A nova realização do diretor brasileiro Andrucha Waddington , Lope , produzido em parceria pelo Brasil e a Espanha, é a historia de Lope ...

192 - Lope (Andrucha Waddington/2010)


A nova realização do diretor brasileiro Andrucha Waddington, Lope, produzido em parceria pelo Brasil e a Espanha, é a historia de Lope de Vega (Alberto Ammann), poeta, dramaturgo e considerado um dos mais talentosos escritores espanhóis. A trama se foca na juventude de Lope e também apresenta um personagem próprio para o cinema. O Lope da obra de Waddington é galanteador e talentoso com as palavras, mas também é heróico, na verdade uma espécie de anti – herói, sujo, bom no manuseio da espada e pronto para se meter em confusões que acometam seus sentimentos.

Lope é um filme de altos e baixos (mais altos que baixos), que consegue empolgar em algumas cenas, devido ao carisma do protagonista Alberto Ammann, que talvez não carregue a carga dramática que o personagem demande, mas que defende muito bem a pele desse aventureiro Lope de Vega. O seu poeta se envolve com duas belas mulheres da corte, o que pode custar sua cabeça, enquanto tenta emplacar peças suas em um teatro bancado por Jerônimo Velásquez (o excelente Juan Diego), um produtor que tenta se aproveitar dos problemas financeiros do escritor.

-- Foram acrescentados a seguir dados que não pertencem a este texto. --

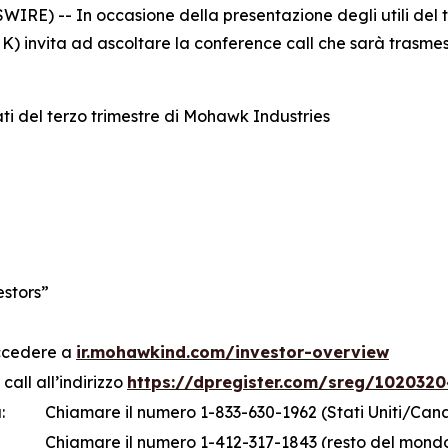
) -- In occasione della presentazione degli utili del te
) invita ad ascoltare la conference call che sarà trasmess
ati del terzo trimestre di Mohawk Industries
estors”
accedere a
ir.mohawkind.com/investor-overview
call all’indirizzo
https://dpregister.com/sreg/1020320
:
Chiamare il numero 1-833-630-1962 (Stati Uniti/Can
Chiamare il numero 1-412-317-1843 (resto del mond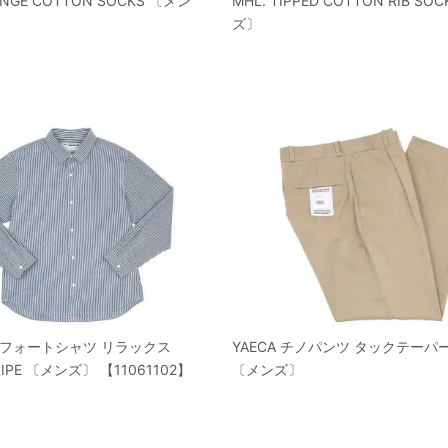
ANGE COTTON SOCKS 〔メン
MHL. TIPPED COTTON RIB SO
ズ〕
コンフォートシャツ リラックス
YAECA チノパンツ タックテーパード
RIPE 〔メンズ〕 【11061102】
〔メンズ〕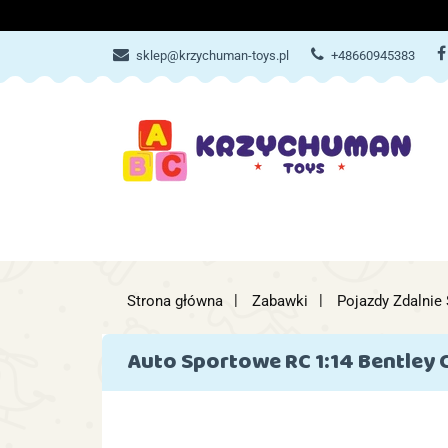
ZABAWKI
AKCES
sklep@krzychuman-toys.pl
+48660945383
ZABAWKI
AKCESORIA DZIEC
Strona główna
Zabawki
Pojazdy Zdalnie
Auto Sportowe RC 1:14 Bentley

A produção também utiliza muito bem as paisagens das locações, criando uma fotografia bela, que ajuda a reforçar a primorosa reconstituição de época, fazendo parecer que Lope é cinema de gente grande. Um filme, que no meu ponto de vista, tratado de outra maneira, poderia ter um forte apelo comercial, porque mesmo abordando um tema como a literatura, que pode ser tornar enfadonho pela falta de conhecimento do expectador, nunca chega a ser chato, com boa fluência e apostando até em algumas seqüências de ação, como um bem orquestrado duelo de espadas  quando mercenários aparecem para cobrar uma divida passada de Lope.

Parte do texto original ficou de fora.